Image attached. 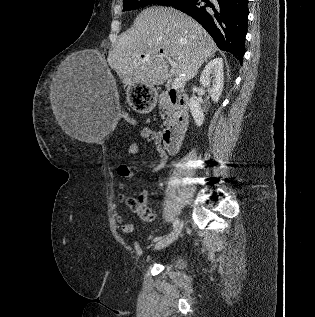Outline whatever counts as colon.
<instances>
[{
    "label": "colon",
    "instance_id": "5ec220e1",
    "mask_svg": "<svg viewBox=\"0 0 315 317\" xmlns=\"http://www.w3.org/2000/svg\"><path fill=\"white\" fill-rule=\"evenodd\" d=\"M123 118L129 124H131L133 126L136 125L135 120L130 115L124 114ZM128 204H129L131 209L135 210L139 214L140 218L144 222H150L152 220L153 216H152L151 211L142 205L140 199L131 198L128 201Z\"/></svg>",
    "mask_w": 315,
    "mask_h": 317
}]
</instances>
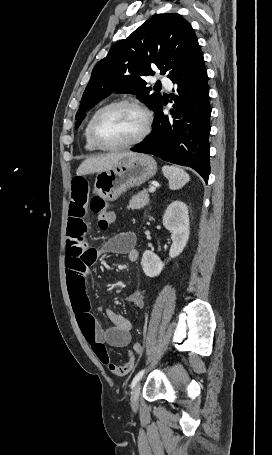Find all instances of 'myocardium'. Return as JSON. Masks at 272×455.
Instances as JSON below:
<instances>
[{"instance_id": "obj_1", "label": "myocardium", "mask_w": 272, "mask_h": 455, "mask_svg": "<svg viewBox=\"0 0 272 455\" xmlns=\"http://www.w3.org/2000/svg\"><path fill=\"white\" fill-rule=\"evenodd\" d=\"M122 105H127L135 108L137 111L140 112L143 118V127L141 132L132 140L117 144V145H107L102 143L96 136L95 132V126L98 118L100 115L105 112L106 110L116 107V106H122ZM151 129V115L150 112L147 110L146 107H144L140 102H138L135 99L132 98H120L113 100L101 108H99L94 115L92 116L89 125H88V133H89V138L91 143L98 149V150H103V151H118V150H124L128 149L131 147H134L141 142L145 140V138L148 136L149 132Z\"/></svg>"}]
</instances>
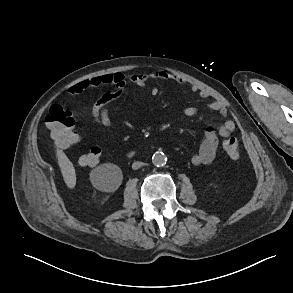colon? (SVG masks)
I'll use <instances>...</instances> for the list:
<instances>
[{
    "mask_svg": "<svg viewBox=\"0 0 293 293\" xmlns=\"http://www.w3.org/2000/svg\"><path fill=\"white\" fill-rule=\"evenodd\" d=\"M46 127L50 135L59 147H68L78 142V134L75 131V120L63 105L55 104L51 106L45 118ZM223 149L226 155L235 160L239 157L238 141L234 137H229L223 142ZM101 157V149L92 147L87 153L80 157L79 163L85 167H95Z\"/></svg>",
    "mask_w": 293,
    "mask_h": 293,
    "instance_id": "obj_1",
    "label": "colon"
}]
</instances>
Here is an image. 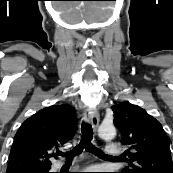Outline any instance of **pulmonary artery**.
<instances>
[{"label":"pulmonary artery","instance_id":"1","mask_svg":"<svg viewBox=\"0 0 173 173\" xmlns=\"http://www.w3.org/2000/svg\"><path fill=\"white\" fill-rule=\"evenodd\" d=\"M105 151L108 155H112V156H116V155H119L121 153L120 147L116 146V145L107 146Z\"/></svg>","mask_w":173,"mask_h":173}]
</instances>
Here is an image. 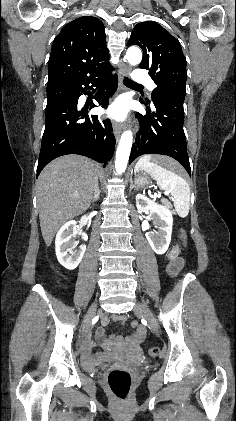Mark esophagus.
Segmentation results:
<instances>
[{
  "mask_svg": "<svg viewBox=\"0 0 236 421\" xmlns=\"http://www.w3.org/2000/svg\"><path fill=\"white\" fill-rule=\"evenodd\" d=\"M129 72H130V69L128 67H126L123 71L120 72L119 88H118L119 91L124 89L123 83H122V77H125L126 75H128ZM122 130H123L122 124H117V123L113 124V131H114V135H115V138H116L117 141L119 140V137L122 133Z\"/></svg>",
  "mask_w": 236,
  "mask_h": 421,
  "instance_id": "34e87169",
  "label": "esophagus"
}]
</instances>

----

Work instruction: Identify each line in the entries with the word "rule" and copy it.

Answer box:
    "mask_svg": "<svg viewBox=\"0 0 315 317\" xmlns=\"http://www.w3.org/2000/svg\"><path fill=\"white\" fill-rule=\"evenodd\" d=\"M123 118L129 124H131L133 126L136 125L135 120L130 115L124 114ZM128 204H129L131 209L135 210L139 214L140 218L144 222H150L152 220L153 216H152L151 211L142 205L140 199L131 198L128 201Z\"/></svg>",
[{"instance_id": "obj_1", "label": "myocardium", "mask_w": 272, "mask_h": 455, "mask_svg": "<svg viewBox=\"0 0 272 455\" xmlns=\"http://www.w3.org/2000/svg\"><path fill=\"white\" fill-rule=\"evenodd\" d=\"M122 105H127L135 108L137 111L140 112L143 118V127L141 132L132 140L117 144V145H107L102 143L96 136L95 132V126L98 118L100 115L105 112L106 110L116 107V106H122ZM151 129V115L150 112L147 110L146 107H144L140 102H138L135 99L132 98H120L113 100L101 108H99L94 115L92 116L89 125H88V133H89V138L91 143L98 149V150H103V151H118V150H124L128 149L131 147H134L141 142L145 140V138L148 136L149 132Z\"/></svg>"}]
    "mask_svg": "<svg viewBox=\"0 0 293 293\" xmlns=\"http://www.w3.org/2000/svg\"><path fill=\"white\" fill-rule=\"evenodd\" d=\"M46 127L50 135L59 147H68L78 142V134L75 131V120L63 105L55 104L51 106L45 118ZM223 149L226 155L235 160L239 157L238 141L234 137H229L223 142ZM101 157V149L92 147L87 153L80 157L79 163L85 167H95Z\"/></svg>",
[{"label":"pulmonary artery","instance_id":"1","mask_svg":"<svg viewBox=\"0 0 173 173\" xmlns=\"http://www.w3.org/2000/svg\"><path fill=\"white\" fill-rule=\"evenodd\" d=\"M105 151L108 155H112V156H116V155H119L121 153L120 147L116 146V145L107 146Z\"/></svg>","mask_w":173,"mask_h":173}]
  "mask_svg": "<svg viewBox=\"0 0 236 421\" xmlns=\"http://www.w3.org/2000/svg\"><path fill=\"white\" fill-rule=\"evenodd\" d=\"M129 72H130V69L128 67H126L123 71L120 72L119 88H118L119 91L124 89L123 83H122V77H125L126 75H128ZM122 130H123L122 124H117V123L113 124V131H114V135H115V138H116L117 141L119 140V137L122 133Z\"/></svg>",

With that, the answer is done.